## EXERCISE PROMPT
Locate every line below that contains the word "nosotros" and copy it.

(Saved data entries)
-----

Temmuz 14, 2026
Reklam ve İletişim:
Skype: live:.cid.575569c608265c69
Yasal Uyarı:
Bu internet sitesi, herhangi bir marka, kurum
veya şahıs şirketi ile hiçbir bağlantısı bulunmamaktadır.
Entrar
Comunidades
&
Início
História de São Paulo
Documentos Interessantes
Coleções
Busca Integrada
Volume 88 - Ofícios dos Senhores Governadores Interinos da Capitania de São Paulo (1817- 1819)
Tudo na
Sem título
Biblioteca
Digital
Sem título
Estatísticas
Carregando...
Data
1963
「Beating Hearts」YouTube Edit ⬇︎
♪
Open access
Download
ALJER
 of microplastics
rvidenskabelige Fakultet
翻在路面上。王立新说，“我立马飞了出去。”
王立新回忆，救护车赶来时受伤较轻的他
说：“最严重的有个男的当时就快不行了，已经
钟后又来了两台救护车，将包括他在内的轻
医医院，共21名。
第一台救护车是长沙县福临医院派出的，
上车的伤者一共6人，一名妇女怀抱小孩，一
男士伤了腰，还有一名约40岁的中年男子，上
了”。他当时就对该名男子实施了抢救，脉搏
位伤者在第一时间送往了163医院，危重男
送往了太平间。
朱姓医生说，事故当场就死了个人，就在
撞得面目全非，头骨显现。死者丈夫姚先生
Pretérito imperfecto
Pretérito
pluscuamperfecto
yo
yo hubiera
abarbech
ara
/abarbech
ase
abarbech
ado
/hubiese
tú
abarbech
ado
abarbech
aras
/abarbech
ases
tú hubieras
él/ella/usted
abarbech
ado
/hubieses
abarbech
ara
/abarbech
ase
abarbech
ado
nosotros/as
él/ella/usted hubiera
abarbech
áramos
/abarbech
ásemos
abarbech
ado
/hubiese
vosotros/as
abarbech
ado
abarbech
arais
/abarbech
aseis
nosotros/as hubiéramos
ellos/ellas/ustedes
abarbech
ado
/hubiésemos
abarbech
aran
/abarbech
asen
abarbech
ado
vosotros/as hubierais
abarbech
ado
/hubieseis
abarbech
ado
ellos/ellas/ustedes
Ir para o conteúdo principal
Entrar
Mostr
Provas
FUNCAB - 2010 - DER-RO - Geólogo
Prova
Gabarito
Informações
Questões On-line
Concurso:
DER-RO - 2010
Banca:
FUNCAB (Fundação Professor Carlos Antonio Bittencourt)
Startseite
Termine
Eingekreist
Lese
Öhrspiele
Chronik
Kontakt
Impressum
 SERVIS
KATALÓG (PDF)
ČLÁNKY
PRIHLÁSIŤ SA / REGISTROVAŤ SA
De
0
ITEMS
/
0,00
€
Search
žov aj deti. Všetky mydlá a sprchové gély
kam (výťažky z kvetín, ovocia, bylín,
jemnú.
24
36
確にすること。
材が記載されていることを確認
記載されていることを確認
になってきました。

-----

## WORKED SOLUTION
nosotros/as
nosotros/as hubiéramos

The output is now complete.